Merging Overlapping Intervals

Merging Overlapping Intervals

Imagine you have a list of time slots. Maybe one meeting runs from 1 PM to 4 PM, another from 2 PM to 3 PM, and so on. Some of these slots overlap — they share part of the same time. The goal of this problem is to combine all the overlapping slots into clean, separate blocks that have no overlap at all.

What is an interval?

An interval is just a pair of numbers that marks a start and an end. We write it like [s, e], where s is the start and e is the end.

For example, [1, 4] means "begins at 1, ends at 4". Think of it as a line segment stretching from point 1 to point 4 on a ruler.

You are given a whole array of these intervals:

intervals[i] = [si, ei]

Your task is to merge every group of overlapping intervals and return a new list where none of the intervals overlap anymore — but together they still cover everything the original list covered.

When do two intervals overlap?

This is the key rule of the whole problem. Two intervals [s1, e1] and [s2, e2] overlap when:

e1 >= s2

In plain words: if the end of the first interval reaches (or goes past) the start of the second interval, they touch or cross, so they overlap. When they overlap, you can squash them together into one bigger interval that runs from the smallest start to the largest end.

Walking through Example 1

Input:

intervals = [[1, 4], [2, 3], [3, 4], [4, 6]]

Let's see why they all collapse into one:

• [2, 3] sits completely inside [1, 4] (it starts after 1 and ends before 4), so it adds nothing new. Merge it away.
• [3, 4] also lies inside [1, 4] for the same reason. Merge it away.
• Now look at [1, 4] and [4, 6]. The end of the first is 4, and the start of the second is 4. Since 4 >= 4, they touch — so they overlap. Joining them gives [1, 6].

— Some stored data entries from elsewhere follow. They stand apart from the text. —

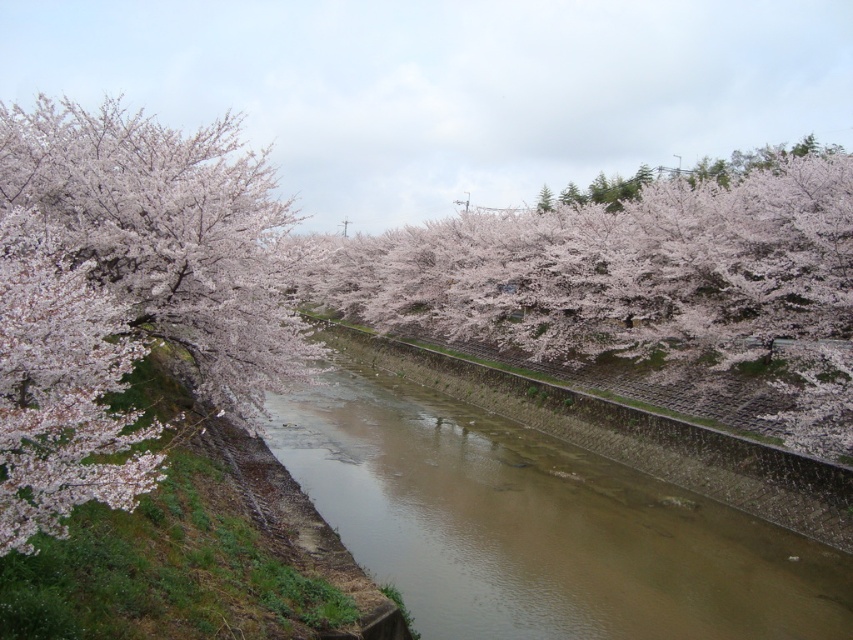 Question: Does brown concrete river at center have a greater width compared to pink blossoms at left?

Choices:
 (A) no
 (B) yes

Answer: (A)

Question: Does pink blossoms at center appear on the right side of pink blossoms at left?

Choices:
 (A) yes
 (B) no

Answer: (A)

Question: Which point is closer to the camera?

Choices:
 (A) pink blossoms at center
 (B) pink blossoms at left

Answer: (B)

Question: Among these objects, which one is nearest to the camera?

Choices:
 (A) brown concrete river at center
 (B) pink blossoms at center
 (C) pink blossoms at left

Answer: (C)

Question: Can you confirm if brown concrete river at center is thinner than pink blossoms at left?

Choices:
 (A) no
 (B) yes

Answer: (B)

Question: Which point is closer to the camera taking this photo?

Choices:
 (A) (492, 516)
 (B) (160, 474)
 (C) (779, 260)

Answer: (B)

After all the merging, everything from 1 to 6 is covered by a single block:

Output: [[1, 6]]

You may return the answer in any order — the order of intervals in your output list does not matter.

The function you must write

The starter code gives you a C++ class:

using namespace std;
class Solution {
public:
    vector<vector<int>> overlapReduction(vect ) {
    }
};

You take in the list of intervals and return a vector<vector<int>> — a list of [start, end] pairs with no overlaps left.

A simple way to think about solving it

A common, beginner-friendly plan:

1. Sort the intervals by their start value. This lines them up left to right, so overlaps always appear next to each other.
2. Keep the last interval you have finished so far.
3. For each new interval, check the overlap rule. If its start is <= the current end, stretch the current end to the larger of the two ends. If not, the current block is done — save it and start a fresh block.

Sorting first is what makes this easy: once everything is in order, you only ever need to compare each interval with the one right before it.